Nell’atmosfera solenne di clausura, l’arcivescovo Renato Boccardo ha offerto ai detenuti di Spoleto una riflessione profonda e suggestiva, culminata nella celebrazione del Giubileo della Speranza nel penitenziario.
La liturgia, più che un semplice rito, si è configurata come un’occasione di incontro e di riflessione sul senso della redenzione e sulla possibilità di un futuro costruttivo.
L’arcivescovo ha scelto di inquadrare le vite dei detenuti attraverso una metafora potente: il terremoto.
Non un evento casuale e distruttivo, bensì un’esperienza trasformativa, un catalizzatore di cambiamento.
Come il sisma ha lasciato dietro di sé macerie apparentemente insormontabili, così le scelte passate e le difficoltà affrontate hanno lasciato ferite profonde nell’animo dei reclusi.
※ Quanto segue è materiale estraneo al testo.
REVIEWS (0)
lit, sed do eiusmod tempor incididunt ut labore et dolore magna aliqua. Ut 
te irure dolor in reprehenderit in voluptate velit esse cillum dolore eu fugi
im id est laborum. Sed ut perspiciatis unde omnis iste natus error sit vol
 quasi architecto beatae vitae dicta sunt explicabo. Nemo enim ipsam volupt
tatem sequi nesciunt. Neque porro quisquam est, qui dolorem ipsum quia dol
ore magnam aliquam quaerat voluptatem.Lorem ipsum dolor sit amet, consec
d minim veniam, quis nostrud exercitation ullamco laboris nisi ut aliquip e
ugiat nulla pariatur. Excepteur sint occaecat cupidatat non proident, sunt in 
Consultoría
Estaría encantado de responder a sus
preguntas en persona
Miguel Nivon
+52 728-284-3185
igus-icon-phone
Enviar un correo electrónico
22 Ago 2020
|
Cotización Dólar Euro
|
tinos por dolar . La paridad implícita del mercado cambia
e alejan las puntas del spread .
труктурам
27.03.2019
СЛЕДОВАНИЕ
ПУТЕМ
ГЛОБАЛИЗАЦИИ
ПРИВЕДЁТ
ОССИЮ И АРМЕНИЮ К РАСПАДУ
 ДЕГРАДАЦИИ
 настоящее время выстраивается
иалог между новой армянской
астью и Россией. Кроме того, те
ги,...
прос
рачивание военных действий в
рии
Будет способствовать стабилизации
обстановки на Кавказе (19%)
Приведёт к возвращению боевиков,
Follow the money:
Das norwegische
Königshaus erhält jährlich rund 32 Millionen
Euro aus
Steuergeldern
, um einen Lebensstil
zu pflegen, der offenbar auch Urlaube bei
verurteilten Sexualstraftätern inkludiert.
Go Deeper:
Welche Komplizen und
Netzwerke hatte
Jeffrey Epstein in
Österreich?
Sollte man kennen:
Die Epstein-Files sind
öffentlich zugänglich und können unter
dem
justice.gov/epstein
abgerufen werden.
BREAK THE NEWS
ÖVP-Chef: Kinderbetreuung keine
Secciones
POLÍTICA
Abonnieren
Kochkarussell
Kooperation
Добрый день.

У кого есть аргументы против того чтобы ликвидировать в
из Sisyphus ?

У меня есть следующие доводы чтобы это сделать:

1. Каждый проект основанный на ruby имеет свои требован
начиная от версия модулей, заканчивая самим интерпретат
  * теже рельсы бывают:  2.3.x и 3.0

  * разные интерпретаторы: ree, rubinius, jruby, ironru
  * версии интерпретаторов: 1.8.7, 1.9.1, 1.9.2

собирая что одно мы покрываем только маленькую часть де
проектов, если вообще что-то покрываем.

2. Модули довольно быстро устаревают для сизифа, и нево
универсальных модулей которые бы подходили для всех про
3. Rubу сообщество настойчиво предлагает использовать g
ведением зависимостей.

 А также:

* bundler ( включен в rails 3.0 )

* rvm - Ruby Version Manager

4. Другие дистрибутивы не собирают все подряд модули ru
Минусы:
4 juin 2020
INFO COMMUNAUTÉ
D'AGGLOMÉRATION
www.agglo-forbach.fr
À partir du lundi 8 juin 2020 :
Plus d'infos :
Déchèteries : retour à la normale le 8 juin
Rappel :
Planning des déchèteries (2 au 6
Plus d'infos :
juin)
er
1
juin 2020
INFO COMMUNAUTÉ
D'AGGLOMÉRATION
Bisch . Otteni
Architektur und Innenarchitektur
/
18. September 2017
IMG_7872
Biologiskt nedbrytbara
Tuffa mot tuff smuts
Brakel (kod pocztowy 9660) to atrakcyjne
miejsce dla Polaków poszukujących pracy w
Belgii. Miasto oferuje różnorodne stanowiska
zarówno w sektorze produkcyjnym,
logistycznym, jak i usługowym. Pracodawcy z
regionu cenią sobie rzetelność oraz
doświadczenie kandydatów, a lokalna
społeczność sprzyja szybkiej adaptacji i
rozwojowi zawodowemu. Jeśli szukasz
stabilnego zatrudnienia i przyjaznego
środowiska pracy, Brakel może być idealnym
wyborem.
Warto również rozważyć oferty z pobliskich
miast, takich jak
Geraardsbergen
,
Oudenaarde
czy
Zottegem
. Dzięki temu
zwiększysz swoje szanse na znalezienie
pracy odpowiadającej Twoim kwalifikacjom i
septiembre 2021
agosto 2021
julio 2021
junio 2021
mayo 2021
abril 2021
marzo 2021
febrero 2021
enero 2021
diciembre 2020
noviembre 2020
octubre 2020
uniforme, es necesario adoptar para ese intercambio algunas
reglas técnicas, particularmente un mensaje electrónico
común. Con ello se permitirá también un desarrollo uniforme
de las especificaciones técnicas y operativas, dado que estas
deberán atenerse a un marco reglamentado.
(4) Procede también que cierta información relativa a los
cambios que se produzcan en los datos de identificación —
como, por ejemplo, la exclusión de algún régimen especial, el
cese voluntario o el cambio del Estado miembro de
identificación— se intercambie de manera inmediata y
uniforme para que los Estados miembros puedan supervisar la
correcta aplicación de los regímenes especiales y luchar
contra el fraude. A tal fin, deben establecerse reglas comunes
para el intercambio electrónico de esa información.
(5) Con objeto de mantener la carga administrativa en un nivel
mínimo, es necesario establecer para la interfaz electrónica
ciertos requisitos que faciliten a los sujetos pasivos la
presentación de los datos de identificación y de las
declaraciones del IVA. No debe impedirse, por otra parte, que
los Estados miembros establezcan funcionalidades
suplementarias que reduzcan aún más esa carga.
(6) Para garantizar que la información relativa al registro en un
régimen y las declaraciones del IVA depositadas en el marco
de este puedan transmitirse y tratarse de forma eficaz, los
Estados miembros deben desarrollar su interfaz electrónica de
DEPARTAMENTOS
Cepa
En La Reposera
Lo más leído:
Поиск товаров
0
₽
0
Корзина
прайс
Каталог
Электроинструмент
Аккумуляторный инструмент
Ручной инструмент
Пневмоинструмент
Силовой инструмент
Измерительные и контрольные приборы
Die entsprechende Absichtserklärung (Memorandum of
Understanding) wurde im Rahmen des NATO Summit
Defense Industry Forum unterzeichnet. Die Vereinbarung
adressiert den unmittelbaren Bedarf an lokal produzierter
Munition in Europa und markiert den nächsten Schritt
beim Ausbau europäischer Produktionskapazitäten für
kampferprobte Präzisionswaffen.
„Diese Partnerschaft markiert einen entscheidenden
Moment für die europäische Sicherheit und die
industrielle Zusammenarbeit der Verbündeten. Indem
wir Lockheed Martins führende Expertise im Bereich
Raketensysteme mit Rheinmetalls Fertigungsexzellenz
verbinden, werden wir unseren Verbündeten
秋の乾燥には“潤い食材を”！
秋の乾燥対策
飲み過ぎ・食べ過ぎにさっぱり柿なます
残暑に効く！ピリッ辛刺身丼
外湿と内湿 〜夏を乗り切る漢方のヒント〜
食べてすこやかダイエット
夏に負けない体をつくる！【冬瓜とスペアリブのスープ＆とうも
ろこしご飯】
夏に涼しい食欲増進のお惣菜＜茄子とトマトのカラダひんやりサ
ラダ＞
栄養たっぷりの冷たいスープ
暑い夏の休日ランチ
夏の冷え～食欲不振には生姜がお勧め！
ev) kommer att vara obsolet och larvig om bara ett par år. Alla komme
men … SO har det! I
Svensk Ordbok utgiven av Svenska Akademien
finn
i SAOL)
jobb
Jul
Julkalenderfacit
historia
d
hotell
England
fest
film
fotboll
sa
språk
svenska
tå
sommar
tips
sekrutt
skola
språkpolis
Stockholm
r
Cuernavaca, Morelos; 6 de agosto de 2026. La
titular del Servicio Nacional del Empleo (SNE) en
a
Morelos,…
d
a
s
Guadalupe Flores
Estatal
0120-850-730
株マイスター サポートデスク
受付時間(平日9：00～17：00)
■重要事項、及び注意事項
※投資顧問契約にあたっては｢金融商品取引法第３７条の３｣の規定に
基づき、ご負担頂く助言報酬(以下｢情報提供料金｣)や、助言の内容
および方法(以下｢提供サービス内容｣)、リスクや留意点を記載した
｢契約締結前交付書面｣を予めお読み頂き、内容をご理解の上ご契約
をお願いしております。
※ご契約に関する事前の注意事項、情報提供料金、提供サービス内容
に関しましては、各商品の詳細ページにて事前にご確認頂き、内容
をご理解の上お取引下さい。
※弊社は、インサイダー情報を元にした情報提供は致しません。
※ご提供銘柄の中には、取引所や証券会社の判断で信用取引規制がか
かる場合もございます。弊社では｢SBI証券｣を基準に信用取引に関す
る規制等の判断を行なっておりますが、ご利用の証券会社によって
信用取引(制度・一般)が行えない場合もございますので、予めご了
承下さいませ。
Tuttavia, Boccardo ha sottolineato con forza che le macerie non rappresentano una fine, bensì un punto di partenza.
Come il territorio umbro, duramente provato nel 2016, sta riscoprendo la sua bellezza ricostruendo edifici storici come la Basilica di San Benedetto e il rosone della chiesa di San Eutizio, recuperando frammenti di un passato perduto, così anche i detenuti possono attingere a quel materiale di sofferenza per edificare una nuova esistenza.
“Le macerie non avranno l’ultima parola,” ha affermato l’arcivescovo, invitando i presenti a guardare oltre il dolore e a riconoscere il potenziale di rinascita insito in ogni rottura.
Il perdono, la riconciliazione, la speranza: questi i pilastri su cui ricostruire, mattone dopo mattone, un futuro diverso.
L’arcivescovo ha poi affrontato direttamente la questione dell’identità, riconoscendo le ferite profonde che spesso accompagnano la condizione di recluso.
“La vostra identità è ferita e sanguina,” ha ammesso, offrendo un gesto di comprensione e di vicinanza.
Ma ha aggiunto un messaggio di incoraggiamento: “Sognare è possibile anche dentro questa casa.
” Un invito a coltivare la speranza, a nutrire i propri desideri, a immaginare un domani libero e pieno di significato.
Il momento di scambio di auguri con i detenuti in regime di 41 bis ha rappresentato un ulteriore segno di attenzione e di solidarietà, sottolineando l’importanza di mantenere vivo il dialogo e il contatto umano, anche nelle situazioni più difficili.
La direttrice del carcere, Bernardina Di Mario, ha ripreso il tema del dialogo, sottolineando che solo attraverso un confronto aperto e costruttivo tra tutte le persone che abitano quel luogo è possibile trovare nuove soluzioni ai problemi che si presentano e costruire un ambiente più umano e accogliente.
La speranza, dunque, non risiede solo nella possibilità di redenzione individuale, ma anche nella capacità di creare una comunità basata sul rispetto, la comprensione e la collaborazione.
Il Giubileo della Speranza si è concluso, ma il cammino verso la ricostruzione, interiore ed esteriore, è appena iniziato.